Что в этих курильщиках общего и, так сказать, нерушимого? Не побоюсь утверждать: – это их яростное увлечение табаком, нескрываемая к нему любовь, глубинная, цельная удовлетворённость потреблением. Не считая Лебедя, названные персонажи могли бы, наверное, используя власть, провести вполне приличные акции по борьбе с курением, в своих, разумеется, странах. И не потерять своего имиджа, даже если бы по ходу акций они, вопреки всему, продолжали оставаться курильщиками сами. О результате же, если подразумевать борьбу как с курением, так и с курильщиками, здесь говорить не приходится.
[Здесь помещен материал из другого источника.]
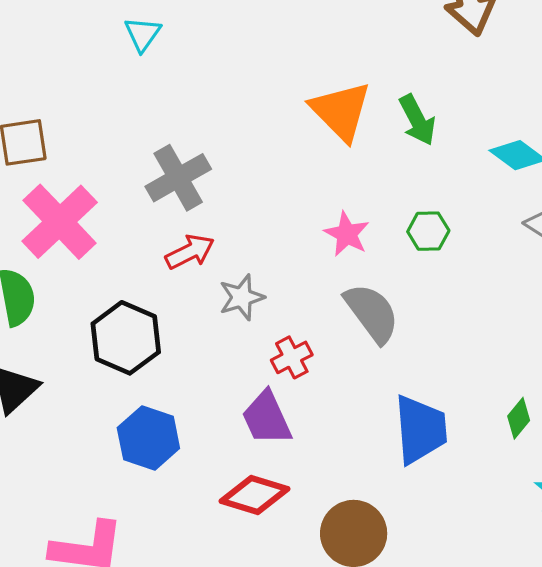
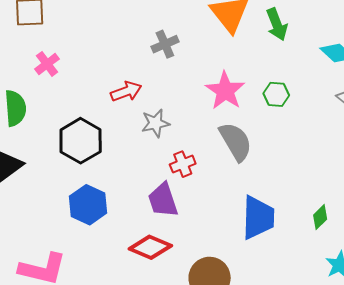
gray cross: (178, 178) -> (165, 44), moved, size x0.7
pink cross: (60, 222) -> (47, 64), size x0.5
pink star: (347, 234) -> (225, 91), size x1.4

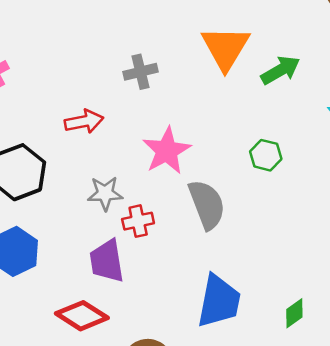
green arrow: (277, 24) -> (280, 70), turned -108
pink star: (225, 91) -> (167, 151), moved
gray star: (155, 123) -> (105, 193), moved

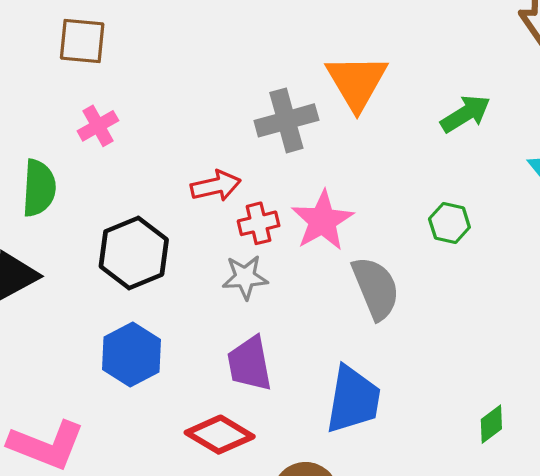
orange triangle: (225, 48) -> (357, 82), moved
gray cross: (141, 72) -> (286, 120), size x1.4
red cross: (138, 221) -> (259, 223), moved
blue trapezoid: (219, 301) -> (353, 400), moved

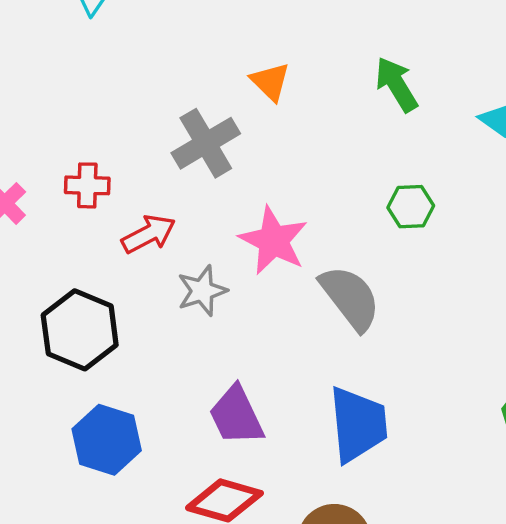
orange triangle: (357, 82) -> (270, 82), size x0.6
green arrow: (465, 114) -> (396, 84), turned -75
red cross: (259, 223) -> (87, 185), moved, turned 30
gray star: (245, 277) -> (202, 291), moved

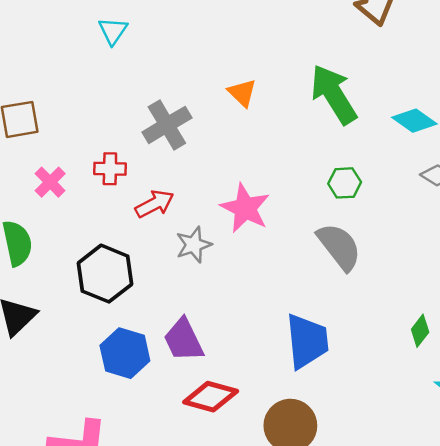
green arrow: (396, 84) -> (334, 94), size x1.5
gray cross: (206, 143) -> (167, 125), moved
gray semicircle: (350, 298) -> (339, 247), moved
purple trapezoid: (236, 416) -> (184, 340), moved

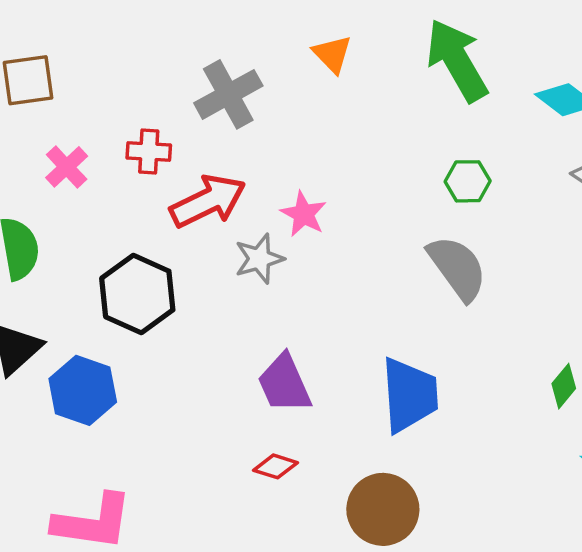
red arrow: (155, 204) -> (208, 201), size x1.4
pink star: (245, 208) -> (304, 214), moved, size x0.7
purple trapezoid: (184, 340) -> (284, 383), moved
blue hexagon: (125, 353) -> (83, 390), moved
red diamond: (211, 397) -> (276, 466), size x0.6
Он, определённо, был бы со знаком «минус». Я этим сразу хочу подвести к мысли, что если борьба с курением оказалась бы проигранной в каких-то одних странах, то на проигрыш в ней обречен и весь мир. А, значит, не существует убедительных обоснований также и того, что по части удушения курева и в каждой отдельной личности имеется шанс на какой-то очень уж большой успех.
О четвёрке нельзя сказать, что эти люди потреблением табака себя ущемляли и ущемили. Шмидту перевалило за девяносто, и он на этом рубеже чувствовал себя прекрасно. Черчилль умер за девяносто. Свой немалый срок протянул Сталин. Наверное, и Лебедю нетрудно было бы отшагать по жизни около того. И какова у них дюжесть! У каждого в привычке потреблять курево почти непрерывно, в огромных дозах. Можно было поразиться хотя бы генеральской выносливости Лебедя. В течение каждого, как правило, недлинного интервью, которое он давал журналистам, в пепельнице на его столе набиралось не менее десятка окурков. И при этом он курил мощными, прямо-таки зверскими затяжками.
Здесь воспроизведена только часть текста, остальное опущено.